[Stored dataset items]
=== Begin Enclosure ===
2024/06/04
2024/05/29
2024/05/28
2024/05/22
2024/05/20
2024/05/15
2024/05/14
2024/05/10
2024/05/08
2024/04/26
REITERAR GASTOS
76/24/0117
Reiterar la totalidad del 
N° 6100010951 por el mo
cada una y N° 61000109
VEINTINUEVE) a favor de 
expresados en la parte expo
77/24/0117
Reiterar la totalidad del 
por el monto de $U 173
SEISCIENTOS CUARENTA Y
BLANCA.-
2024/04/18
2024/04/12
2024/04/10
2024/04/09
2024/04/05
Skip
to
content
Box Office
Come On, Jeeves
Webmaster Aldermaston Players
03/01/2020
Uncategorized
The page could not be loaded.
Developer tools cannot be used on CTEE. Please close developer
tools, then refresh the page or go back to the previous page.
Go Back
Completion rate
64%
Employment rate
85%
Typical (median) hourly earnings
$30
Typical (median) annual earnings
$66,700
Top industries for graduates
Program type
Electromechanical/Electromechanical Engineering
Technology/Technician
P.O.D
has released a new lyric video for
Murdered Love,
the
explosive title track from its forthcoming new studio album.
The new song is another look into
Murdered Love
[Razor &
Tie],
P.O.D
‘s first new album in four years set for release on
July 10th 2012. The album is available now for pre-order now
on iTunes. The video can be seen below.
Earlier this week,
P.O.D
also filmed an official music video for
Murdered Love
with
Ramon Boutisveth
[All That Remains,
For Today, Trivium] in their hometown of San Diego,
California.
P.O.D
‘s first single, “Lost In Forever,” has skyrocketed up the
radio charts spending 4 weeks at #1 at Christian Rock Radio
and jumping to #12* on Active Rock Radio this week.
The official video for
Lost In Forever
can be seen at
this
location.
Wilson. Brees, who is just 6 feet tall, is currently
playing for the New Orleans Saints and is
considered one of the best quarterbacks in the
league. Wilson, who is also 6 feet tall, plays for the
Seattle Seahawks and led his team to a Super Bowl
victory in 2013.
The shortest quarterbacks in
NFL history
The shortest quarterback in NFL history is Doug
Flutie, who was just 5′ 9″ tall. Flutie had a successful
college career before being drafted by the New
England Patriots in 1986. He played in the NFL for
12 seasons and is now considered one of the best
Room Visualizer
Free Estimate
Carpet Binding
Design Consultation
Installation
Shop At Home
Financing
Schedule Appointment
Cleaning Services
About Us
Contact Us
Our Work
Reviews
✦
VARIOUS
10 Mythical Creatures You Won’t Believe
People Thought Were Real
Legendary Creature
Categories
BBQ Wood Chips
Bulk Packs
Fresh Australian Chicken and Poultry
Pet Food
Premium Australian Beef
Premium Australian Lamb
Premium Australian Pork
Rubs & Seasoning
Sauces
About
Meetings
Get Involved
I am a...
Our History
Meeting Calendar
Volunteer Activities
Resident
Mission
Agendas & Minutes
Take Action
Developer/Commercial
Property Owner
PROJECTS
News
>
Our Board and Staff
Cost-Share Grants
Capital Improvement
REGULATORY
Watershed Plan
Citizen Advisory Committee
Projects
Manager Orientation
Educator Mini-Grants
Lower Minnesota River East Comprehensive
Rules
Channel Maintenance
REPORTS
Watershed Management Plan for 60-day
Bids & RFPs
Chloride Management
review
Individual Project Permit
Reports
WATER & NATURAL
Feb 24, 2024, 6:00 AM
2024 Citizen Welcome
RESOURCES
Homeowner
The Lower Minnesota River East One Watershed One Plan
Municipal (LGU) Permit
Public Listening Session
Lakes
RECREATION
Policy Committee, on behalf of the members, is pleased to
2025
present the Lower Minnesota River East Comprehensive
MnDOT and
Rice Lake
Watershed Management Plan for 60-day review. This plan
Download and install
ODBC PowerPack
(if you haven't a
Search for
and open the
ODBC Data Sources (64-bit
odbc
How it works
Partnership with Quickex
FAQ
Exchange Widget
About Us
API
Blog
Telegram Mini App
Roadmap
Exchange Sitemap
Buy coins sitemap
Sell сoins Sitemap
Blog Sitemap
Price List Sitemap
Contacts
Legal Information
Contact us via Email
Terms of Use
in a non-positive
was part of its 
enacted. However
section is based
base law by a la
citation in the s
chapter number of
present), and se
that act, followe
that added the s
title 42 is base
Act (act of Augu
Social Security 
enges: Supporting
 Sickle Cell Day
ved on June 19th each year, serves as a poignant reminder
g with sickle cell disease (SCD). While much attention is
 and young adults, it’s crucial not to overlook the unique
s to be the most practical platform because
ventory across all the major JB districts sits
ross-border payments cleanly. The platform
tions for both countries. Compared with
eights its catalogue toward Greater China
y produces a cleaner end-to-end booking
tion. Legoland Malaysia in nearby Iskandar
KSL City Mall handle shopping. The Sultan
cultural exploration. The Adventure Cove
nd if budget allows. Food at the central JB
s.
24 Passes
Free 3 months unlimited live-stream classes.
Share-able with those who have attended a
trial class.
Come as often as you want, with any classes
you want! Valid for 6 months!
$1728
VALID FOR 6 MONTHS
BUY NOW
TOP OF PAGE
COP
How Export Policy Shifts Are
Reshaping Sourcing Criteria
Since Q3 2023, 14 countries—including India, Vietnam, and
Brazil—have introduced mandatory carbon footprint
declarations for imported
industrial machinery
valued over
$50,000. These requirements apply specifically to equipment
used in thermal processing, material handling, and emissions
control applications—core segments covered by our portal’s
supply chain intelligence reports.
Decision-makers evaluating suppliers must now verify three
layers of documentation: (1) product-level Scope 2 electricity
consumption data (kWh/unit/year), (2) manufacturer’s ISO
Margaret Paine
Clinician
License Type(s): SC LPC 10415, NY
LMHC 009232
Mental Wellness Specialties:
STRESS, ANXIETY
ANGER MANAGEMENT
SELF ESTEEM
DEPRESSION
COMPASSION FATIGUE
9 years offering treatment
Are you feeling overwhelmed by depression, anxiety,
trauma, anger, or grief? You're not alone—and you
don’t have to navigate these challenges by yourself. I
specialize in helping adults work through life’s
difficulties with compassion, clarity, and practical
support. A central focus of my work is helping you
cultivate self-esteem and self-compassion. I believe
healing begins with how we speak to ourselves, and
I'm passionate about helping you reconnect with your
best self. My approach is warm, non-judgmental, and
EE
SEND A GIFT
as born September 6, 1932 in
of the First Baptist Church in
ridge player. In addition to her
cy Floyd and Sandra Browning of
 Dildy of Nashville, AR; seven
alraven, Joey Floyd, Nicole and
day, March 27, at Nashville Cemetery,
=== End Enclosure ===
→ Try it
Count of lines that include "Policy" in the records above: write that value only.

→ Result of this exercise
2